>>
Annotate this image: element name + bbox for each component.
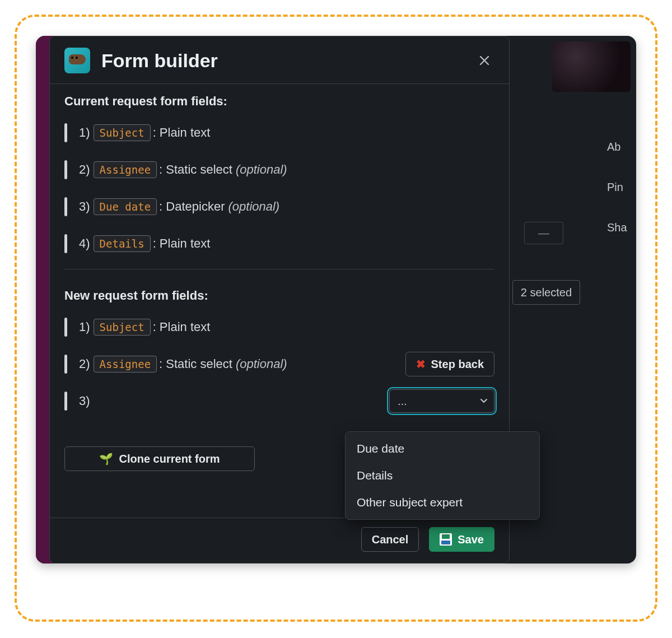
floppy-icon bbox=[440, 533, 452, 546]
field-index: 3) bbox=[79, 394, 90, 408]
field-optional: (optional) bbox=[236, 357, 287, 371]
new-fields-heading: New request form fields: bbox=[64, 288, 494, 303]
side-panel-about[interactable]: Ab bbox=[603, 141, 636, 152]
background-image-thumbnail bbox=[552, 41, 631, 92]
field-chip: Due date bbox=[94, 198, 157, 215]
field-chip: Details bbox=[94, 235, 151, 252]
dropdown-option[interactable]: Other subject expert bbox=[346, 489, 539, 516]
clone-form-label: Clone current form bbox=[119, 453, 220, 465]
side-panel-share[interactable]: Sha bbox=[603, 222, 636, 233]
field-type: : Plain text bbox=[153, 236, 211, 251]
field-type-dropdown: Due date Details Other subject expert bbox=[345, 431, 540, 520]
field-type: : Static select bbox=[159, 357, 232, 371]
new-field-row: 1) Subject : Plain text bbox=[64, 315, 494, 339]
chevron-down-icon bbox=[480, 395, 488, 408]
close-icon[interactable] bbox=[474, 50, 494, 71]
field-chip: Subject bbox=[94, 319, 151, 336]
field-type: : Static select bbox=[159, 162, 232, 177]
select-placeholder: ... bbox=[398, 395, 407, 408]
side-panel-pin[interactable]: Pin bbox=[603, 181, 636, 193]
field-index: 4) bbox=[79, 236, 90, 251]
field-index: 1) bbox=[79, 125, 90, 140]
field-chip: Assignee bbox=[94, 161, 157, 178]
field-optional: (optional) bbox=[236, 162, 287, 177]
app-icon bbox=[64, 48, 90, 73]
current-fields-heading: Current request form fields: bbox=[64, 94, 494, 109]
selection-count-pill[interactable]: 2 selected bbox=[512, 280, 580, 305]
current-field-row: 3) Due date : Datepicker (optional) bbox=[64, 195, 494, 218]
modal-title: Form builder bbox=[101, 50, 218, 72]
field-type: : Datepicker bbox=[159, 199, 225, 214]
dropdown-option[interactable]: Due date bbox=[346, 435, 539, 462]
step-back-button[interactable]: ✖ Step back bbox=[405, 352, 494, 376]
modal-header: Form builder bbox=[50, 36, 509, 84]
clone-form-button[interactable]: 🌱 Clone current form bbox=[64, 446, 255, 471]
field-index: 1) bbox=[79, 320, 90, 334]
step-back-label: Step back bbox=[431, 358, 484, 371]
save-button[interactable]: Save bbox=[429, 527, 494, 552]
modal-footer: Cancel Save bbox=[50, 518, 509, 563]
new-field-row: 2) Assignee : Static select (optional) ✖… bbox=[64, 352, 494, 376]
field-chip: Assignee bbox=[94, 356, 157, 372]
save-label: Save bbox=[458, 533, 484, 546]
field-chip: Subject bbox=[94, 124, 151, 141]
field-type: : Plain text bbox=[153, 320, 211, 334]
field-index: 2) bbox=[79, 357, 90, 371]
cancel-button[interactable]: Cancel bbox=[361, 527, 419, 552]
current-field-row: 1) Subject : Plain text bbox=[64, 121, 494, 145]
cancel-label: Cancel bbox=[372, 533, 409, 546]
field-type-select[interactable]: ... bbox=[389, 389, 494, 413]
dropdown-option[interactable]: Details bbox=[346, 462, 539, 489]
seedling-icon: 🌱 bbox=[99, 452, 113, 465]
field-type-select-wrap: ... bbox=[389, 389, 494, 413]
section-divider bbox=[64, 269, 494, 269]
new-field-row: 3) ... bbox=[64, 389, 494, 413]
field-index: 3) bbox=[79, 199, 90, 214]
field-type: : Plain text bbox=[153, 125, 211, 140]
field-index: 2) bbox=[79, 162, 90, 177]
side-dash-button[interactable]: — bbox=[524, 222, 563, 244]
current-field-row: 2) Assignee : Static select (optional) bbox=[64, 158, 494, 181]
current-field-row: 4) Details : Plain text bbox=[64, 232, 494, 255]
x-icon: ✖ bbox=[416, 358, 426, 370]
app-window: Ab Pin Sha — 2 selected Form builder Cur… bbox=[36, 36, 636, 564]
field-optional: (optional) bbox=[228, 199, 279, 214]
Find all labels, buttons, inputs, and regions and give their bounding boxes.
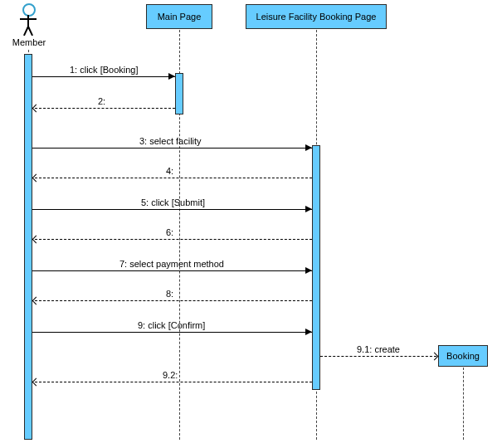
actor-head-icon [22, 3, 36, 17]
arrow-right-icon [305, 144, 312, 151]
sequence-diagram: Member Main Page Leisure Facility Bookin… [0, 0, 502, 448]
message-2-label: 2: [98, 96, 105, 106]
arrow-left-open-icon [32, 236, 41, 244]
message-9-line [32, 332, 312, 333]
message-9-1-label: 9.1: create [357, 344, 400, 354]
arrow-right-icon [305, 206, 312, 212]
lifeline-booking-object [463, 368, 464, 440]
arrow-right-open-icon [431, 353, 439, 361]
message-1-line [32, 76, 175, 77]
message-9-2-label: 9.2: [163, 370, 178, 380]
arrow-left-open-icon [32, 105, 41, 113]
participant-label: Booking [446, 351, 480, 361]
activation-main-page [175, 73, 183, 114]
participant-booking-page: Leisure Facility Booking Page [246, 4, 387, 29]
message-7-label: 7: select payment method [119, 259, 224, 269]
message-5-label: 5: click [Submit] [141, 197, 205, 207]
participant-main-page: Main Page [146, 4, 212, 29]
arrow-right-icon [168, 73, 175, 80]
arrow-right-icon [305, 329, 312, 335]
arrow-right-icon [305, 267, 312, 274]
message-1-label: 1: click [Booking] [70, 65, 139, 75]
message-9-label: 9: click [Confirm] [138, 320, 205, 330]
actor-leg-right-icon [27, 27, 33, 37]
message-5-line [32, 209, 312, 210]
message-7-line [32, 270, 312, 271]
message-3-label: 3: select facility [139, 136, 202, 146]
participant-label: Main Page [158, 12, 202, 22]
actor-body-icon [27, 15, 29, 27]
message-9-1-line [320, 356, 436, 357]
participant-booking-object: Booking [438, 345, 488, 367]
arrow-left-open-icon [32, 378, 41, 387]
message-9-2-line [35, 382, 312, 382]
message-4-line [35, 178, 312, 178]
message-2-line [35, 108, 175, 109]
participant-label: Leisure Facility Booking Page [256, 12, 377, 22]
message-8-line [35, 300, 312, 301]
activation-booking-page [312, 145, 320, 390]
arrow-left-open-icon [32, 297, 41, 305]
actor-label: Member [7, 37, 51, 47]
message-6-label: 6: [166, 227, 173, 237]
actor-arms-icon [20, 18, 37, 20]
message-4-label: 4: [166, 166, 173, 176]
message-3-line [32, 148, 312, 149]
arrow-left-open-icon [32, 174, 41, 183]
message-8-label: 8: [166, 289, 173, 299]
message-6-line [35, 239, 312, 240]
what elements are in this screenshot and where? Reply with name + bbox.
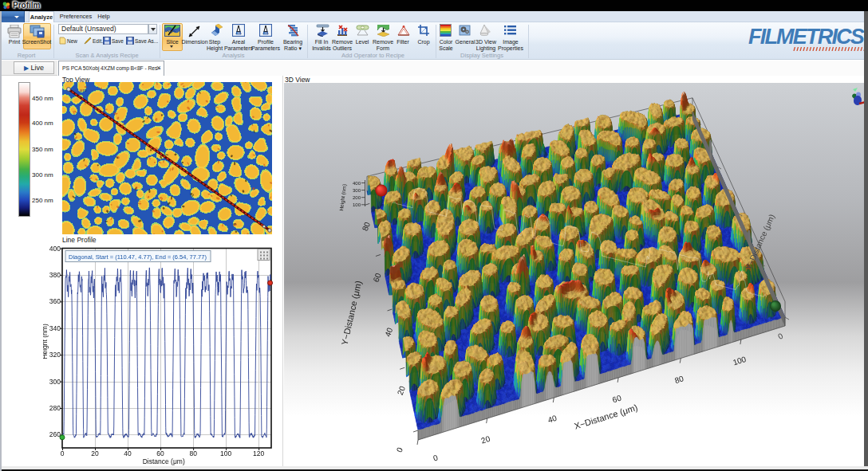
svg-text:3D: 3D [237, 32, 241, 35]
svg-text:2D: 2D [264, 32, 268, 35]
<<
**What is expected:** Look through the entries above. Extract each line with the word "activation".

**Answer box:**
activation-main-page [175, 73, 183, 114]
activation-booking-page [312, 145, 320, 390]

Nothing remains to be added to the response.